# Can a USB internet adapter work on a USB extension cable?



## zakaria (Jun 3, 2020)

Hello, I have a  USB internet adapter but my PC is in my room PC upstairs can I put it in a USB extension cables  (5 m) and throw it through my window so it will be closer to the wireless modem it gets stronger signal ???
(I am not joking that is my case" complicated one")
please help me


----------



## TheLostSwede (Jun 3, 2020)

Bad, bad, bad idea.
First of all, water and electronics don't mix, it rains outside and if the dongle is going to hang outside, well, it's going to get wet...

Run a network cable to the router, it's going to give you better performance either which way. Ideally you don't want that hanging outside the window either, but it would at least go back inside and if done neatly, it's a much better solution.


----------



## Regeneration (Jun 3, 2020)

You can buy a bigger antenna to hang by the window. DealXtreme and AliExpress have these kind of products. You will also need WiFi adapter with a removable antenna to plug it in.









						WiFi Signal Amplifier High Gain 4G Antenna Booster
					

I like this from DX. Find the cool gadgets at a incredibly low price with worldwide free shipping here.



					www.dx.com


----------



## Grog6 (Jun 3, 2020)

zakaria said:


> Hello, I have a  USB internet adapter but my PC is in my room PC upstairs can I put it in a USB extension cables  (5 m) and throw it through my window so it will be closer to the wireless modem it gets stronger signal ???
> ...




Yes, you can do that.

You will want to make it weatherproof, though.

You can use a cola bottle, Glass or plastic, that will fit the parts you want to use.

Feed the dongle into the bottle, then use RTV, wax, or pine tar to seal the bottle around the cable.

Make sure it's shielded from direct sunlight, or it will overheat.  
A piece of white paper taped across the outside will work.
It may overheat just being in a bottle, sealed up, from its own power. 
If it quits in the day, and works at night, overheating is the problem. 

Be sure to use a "Drip Loop" anywhere you go into a building; you loop the wire with a low spot, and then being it up to the window, so water won't run down it into your house.

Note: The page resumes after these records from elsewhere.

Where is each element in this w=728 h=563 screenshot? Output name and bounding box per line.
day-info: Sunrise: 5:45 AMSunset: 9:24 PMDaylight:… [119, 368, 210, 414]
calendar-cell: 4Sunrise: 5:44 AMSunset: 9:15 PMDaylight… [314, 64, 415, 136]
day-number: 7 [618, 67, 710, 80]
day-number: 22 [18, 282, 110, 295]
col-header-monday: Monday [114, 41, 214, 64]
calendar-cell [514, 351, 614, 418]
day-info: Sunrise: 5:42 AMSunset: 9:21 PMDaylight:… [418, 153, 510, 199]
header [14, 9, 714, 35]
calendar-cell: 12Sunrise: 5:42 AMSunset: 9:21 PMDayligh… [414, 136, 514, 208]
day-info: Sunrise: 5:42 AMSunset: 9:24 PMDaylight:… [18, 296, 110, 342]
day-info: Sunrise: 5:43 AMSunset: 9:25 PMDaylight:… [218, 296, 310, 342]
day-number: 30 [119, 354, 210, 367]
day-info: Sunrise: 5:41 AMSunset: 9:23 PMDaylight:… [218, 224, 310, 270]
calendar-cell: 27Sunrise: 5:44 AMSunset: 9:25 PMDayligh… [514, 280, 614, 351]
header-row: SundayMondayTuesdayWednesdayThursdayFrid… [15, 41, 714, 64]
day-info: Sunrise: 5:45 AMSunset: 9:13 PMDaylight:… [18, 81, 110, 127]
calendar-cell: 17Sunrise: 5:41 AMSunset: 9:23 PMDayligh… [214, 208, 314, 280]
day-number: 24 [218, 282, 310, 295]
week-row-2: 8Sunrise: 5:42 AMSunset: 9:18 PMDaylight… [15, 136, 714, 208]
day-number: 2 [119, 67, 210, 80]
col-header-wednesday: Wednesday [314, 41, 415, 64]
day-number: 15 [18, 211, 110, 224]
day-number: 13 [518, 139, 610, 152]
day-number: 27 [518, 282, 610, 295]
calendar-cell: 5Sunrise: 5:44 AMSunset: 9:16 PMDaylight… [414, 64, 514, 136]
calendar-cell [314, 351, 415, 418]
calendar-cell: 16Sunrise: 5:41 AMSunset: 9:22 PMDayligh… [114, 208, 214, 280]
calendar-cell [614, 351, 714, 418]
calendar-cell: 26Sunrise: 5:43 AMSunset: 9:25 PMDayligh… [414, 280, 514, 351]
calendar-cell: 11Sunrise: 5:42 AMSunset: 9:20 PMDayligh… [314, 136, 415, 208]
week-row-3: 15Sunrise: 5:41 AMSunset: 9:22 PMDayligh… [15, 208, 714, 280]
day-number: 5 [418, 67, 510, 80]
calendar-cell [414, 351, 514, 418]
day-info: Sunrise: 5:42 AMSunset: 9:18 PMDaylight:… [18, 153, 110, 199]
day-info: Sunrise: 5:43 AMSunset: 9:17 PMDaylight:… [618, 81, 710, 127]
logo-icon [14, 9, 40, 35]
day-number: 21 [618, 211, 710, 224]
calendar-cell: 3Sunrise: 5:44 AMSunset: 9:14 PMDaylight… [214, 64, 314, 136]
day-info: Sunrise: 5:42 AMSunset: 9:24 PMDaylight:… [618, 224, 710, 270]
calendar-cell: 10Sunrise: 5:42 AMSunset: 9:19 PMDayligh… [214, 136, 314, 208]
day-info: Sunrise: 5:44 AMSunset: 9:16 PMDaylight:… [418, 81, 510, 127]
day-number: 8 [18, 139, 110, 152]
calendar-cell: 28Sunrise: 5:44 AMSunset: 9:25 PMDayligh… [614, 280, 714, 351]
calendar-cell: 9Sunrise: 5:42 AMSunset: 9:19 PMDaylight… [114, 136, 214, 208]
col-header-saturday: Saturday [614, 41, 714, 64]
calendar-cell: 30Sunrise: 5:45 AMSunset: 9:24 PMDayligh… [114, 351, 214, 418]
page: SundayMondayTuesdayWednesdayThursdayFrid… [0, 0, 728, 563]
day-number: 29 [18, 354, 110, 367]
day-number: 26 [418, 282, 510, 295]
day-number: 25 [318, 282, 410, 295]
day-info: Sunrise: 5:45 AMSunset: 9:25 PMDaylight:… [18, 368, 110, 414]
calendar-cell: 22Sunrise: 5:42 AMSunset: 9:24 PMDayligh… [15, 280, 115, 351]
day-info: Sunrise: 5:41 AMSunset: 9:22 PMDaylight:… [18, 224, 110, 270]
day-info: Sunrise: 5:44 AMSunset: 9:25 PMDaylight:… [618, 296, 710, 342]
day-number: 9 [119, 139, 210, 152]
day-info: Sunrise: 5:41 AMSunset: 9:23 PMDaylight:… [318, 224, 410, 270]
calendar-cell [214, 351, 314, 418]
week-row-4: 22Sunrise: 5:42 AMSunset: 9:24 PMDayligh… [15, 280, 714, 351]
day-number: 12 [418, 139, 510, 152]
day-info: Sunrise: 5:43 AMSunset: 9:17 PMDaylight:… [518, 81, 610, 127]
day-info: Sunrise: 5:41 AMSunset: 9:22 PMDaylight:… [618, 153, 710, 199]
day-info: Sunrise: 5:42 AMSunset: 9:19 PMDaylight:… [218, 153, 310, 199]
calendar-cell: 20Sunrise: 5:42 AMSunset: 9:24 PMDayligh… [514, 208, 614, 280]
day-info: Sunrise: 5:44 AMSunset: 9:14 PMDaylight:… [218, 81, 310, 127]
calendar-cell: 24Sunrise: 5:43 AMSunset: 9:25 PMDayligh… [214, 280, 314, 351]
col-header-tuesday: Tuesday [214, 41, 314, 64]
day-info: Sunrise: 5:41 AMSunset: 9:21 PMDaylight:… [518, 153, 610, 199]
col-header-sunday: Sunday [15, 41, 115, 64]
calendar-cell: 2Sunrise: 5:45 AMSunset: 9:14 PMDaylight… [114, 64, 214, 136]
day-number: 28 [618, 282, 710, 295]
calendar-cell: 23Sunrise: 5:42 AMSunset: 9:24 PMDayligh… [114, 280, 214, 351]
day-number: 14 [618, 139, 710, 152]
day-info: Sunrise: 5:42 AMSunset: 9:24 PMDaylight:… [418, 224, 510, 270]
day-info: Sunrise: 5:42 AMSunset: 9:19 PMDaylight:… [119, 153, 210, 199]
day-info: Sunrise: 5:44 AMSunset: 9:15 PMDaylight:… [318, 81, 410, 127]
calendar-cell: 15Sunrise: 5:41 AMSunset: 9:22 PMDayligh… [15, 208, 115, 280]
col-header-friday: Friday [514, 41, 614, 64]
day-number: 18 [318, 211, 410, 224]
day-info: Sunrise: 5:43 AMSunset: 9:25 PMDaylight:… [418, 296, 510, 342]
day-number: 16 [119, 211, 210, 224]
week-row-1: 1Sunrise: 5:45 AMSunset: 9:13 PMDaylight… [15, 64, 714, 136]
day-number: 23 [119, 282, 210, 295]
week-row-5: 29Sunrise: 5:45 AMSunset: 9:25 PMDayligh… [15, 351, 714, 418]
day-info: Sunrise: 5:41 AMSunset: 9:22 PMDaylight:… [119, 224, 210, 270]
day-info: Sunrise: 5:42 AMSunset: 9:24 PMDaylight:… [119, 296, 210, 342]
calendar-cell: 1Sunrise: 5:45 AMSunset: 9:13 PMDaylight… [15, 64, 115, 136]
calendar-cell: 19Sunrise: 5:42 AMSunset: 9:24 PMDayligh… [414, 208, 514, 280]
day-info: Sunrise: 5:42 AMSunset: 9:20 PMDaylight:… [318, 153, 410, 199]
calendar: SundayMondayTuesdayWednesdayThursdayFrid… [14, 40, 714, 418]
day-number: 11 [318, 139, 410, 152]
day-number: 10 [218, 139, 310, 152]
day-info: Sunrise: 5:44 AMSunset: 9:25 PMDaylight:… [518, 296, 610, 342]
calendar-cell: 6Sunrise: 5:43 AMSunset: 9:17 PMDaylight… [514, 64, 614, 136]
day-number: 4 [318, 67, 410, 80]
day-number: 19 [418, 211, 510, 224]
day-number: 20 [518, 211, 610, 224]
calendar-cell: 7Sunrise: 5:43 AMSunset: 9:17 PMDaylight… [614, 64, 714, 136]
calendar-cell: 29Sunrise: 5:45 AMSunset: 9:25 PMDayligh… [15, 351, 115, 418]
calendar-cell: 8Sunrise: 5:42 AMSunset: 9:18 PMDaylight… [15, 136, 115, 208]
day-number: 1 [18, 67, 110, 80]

I figured you deserved an answer to the question you asked.


----------



## dirtyferret (Jun 4, 2020)

zakaria said:


> Hello, I have a  USB internet adapter but my PC is in my room PC upstairs can I put it in a USB extension cables  (5 m) and throw it through my window so it will be closer to the wireless modem it gets stronger signal ???
> (I am not joking that is my case" complicated one")
> please help me



Your case is hardly complicated and like the yet to be found elongated tiger stated, using the USB dongle outside is not a good idea.  Using an Ethernet cable, MoCa adapters, powerline adapters are all hardwired solutions.  Using a wi-fi extender, a powerline/AP combo kit, an old router in AP/extender/bridge mode are some wireless solutions.


----------